- [Material provided]
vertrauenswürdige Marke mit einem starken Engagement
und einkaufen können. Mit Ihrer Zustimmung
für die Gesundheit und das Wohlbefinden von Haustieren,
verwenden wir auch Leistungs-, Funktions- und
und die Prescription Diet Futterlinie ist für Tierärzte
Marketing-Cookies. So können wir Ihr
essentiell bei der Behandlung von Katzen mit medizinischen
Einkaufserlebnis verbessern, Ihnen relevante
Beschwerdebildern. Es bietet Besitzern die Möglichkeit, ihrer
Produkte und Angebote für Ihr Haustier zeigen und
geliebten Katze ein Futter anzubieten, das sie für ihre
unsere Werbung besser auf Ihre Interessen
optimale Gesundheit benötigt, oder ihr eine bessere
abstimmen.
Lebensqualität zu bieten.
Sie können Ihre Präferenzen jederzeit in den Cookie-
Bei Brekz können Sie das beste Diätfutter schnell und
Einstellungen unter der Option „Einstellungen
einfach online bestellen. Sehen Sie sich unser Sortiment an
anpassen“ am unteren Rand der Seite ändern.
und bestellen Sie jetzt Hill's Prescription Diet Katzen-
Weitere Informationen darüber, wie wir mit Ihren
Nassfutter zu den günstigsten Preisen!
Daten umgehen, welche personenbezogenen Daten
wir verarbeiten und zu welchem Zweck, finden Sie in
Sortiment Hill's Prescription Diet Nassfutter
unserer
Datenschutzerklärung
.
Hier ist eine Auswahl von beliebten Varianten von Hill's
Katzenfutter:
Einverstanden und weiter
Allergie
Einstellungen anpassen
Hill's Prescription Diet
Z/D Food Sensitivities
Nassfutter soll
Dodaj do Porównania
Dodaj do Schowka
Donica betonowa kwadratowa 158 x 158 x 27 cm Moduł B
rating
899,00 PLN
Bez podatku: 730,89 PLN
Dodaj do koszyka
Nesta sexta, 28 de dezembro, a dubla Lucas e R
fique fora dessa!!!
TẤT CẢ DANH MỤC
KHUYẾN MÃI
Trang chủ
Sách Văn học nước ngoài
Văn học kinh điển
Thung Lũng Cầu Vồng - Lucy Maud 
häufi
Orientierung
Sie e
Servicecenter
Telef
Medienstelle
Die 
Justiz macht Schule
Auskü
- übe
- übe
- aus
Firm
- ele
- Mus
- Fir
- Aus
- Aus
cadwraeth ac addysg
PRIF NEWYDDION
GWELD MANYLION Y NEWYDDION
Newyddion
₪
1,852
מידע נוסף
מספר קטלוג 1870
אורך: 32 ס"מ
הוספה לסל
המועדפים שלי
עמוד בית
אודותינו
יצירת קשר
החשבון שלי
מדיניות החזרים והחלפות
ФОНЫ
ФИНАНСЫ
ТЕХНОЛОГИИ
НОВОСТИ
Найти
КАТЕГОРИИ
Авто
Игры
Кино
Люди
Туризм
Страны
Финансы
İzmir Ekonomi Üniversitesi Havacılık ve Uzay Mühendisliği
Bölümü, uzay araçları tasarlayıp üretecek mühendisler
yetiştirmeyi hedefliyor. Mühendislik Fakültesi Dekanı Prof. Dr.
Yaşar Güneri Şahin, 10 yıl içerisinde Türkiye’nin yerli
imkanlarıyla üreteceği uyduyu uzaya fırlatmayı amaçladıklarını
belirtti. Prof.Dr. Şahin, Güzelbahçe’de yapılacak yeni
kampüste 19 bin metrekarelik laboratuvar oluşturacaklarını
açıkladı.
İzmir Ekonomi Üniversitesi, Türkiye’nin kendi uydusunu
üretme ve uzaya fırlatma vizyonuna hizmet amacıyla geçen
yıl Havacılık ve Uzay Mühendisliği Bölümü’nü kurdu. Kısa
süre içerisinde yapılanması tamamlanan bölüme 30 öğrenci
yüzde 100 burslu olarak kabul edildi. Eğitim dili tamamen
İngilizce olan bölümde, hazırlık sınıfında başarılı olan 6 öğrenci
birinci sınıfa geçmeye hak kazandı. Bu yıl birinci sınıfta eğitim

- [What is required]
Please count the lines in the material above where the word "Üniversitesi" occurs, and give only the number.

- [Exercise response]
2